Sesaat kita berhenti sejenak, ada apa dengan `Kasih Sayang'?. Apakah kasih sayang melebihi segala kekayaan dan kesuksesan?. Coba kita tengok ayat-Nya yang berbunyi, "Katakanlah: "Kepunyaan siapakah apa yang ada di langit dan di bumi?" Katakanlah: "Kepunyaan Allah". Dia telah menetapkan atas diri-Nya kasih sayang.". (QS. Al An'aam, 6:12). Lalu dalam ayat berikutnya, "Tuhanmu telah menetapkan atas diri-Nya kasih sayang," (QS. 6:54). Rabbukum `alaa nafsihir-rahmata. Allah adalah Kasih Sayang. Dia sumber dari segala sumber kasih sayang.

Ketika mendengar pertanyaan wanita, kedua pria yang ditanya itu menjawab bersamaan. "Kalau Anda mengundang si Kekayaan, atau si Kesuksesan, maka yang lainnya akan tinggal di luar. Namun, karena Anda mengundang si Kasih-sayang, maka, kemana pun Kasih sayang pergi, kami akan ikut selalu bersamanya. Dimana ada Kasih-sayang, maka kekayaan dan Kesuksesan juga akan ikut serta.
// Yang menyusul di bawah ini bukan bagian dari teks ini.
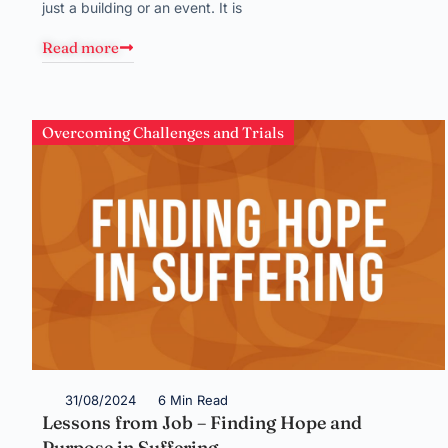
just a building or an event. It is
Read more
Overcoming Challenges and Trials
31/08/2024
6 Min Read
Lessons from Job – Finding Hope and
Purpose in Suffering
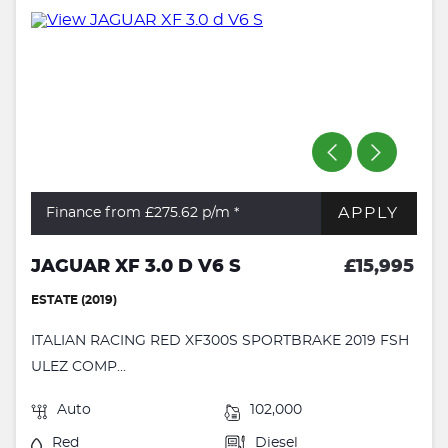
APPLY
Finance from £275.62
p/m *
JAGUAR XF 3.0 D V6 S
£15,995
ESTATE (2019)
ITALIAN RACING RED XF300S SPORTBRAKE 2019 FSH
ULEZ COMP...
Auto
102,000
Red
Diesel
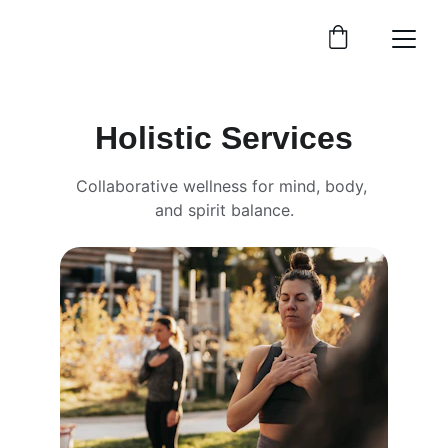
Holistic Services
Collaborative wellness for mind, body, 
and spirit balance.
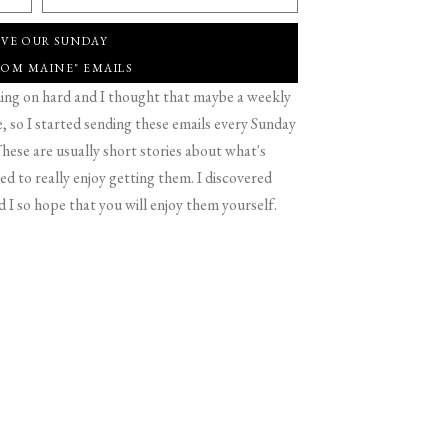
IVE OUR SUNDAY
ROM MAINE" EMAILS
g on hard and I thought that maybe a weekly
 so I started sending these emails every Sunday
hese are usually short stories about what's
d to really enjoy getting them. I discovered
d I so hope that you will enjoy them yourself.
Sebab, ketahuilah, sebenarnya kami berdua ini buta. Dan hanya si Kasih-sayang yang bisa melihat. Hanya dia yang bisa menunjukkan kita pada jalan kebaikan, kepada jalan yang lurus. Maka, kami butuh bimbingannya saat berjalan. Saat kami menjalani hidup ini.".
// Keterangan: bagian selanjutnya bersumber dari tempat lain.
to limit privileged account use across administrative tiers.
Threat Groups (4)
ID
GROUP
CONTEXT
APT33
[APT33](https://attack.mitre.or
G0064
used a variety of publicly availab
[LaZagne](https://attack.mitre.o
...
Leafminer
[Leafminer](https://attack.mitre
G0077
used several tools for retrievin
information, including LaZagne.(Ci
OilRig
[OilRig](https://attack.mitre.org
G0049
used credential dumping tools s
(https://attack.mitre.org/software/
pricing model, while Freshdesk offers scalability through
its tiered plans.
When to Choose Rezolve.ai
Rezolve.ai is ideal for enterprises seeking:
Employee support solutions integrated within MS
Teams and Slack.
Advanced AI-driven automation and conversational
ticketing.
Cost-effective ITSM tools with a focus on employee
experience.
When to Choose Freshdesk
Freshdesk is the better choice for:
Taburilah hati kita dengan benih kasih sayang, ia hidup dan melihat. Kasih sayang tidak buta, ia akan menuntun siapapun menggapai kekayaan dan kesuksesan hakiki. "Apa saja yang Allah anugerahkan kepada manusia berupa rahmat, maka tidak ada seorang pun yang dapat menahannya;" (QS. Fathir, 35:2). Menurut Imam Al Ghazali, bahwa rahmat (kasih sayang) telah dicurahkan dengan ketetapan sifat murah dari Allah SWT yang tidak akan tertahan oleh siapapun, tetapi rahmat itu sungguh akan tampak pada hati yang bersedia untuk menerima pemberian Tuhan. Firman-Nya (QS. 21:107), "Dan tiadalah Kami mengutus kamu, melainkan untuk (menjadi) rahmat bagi semesta alam".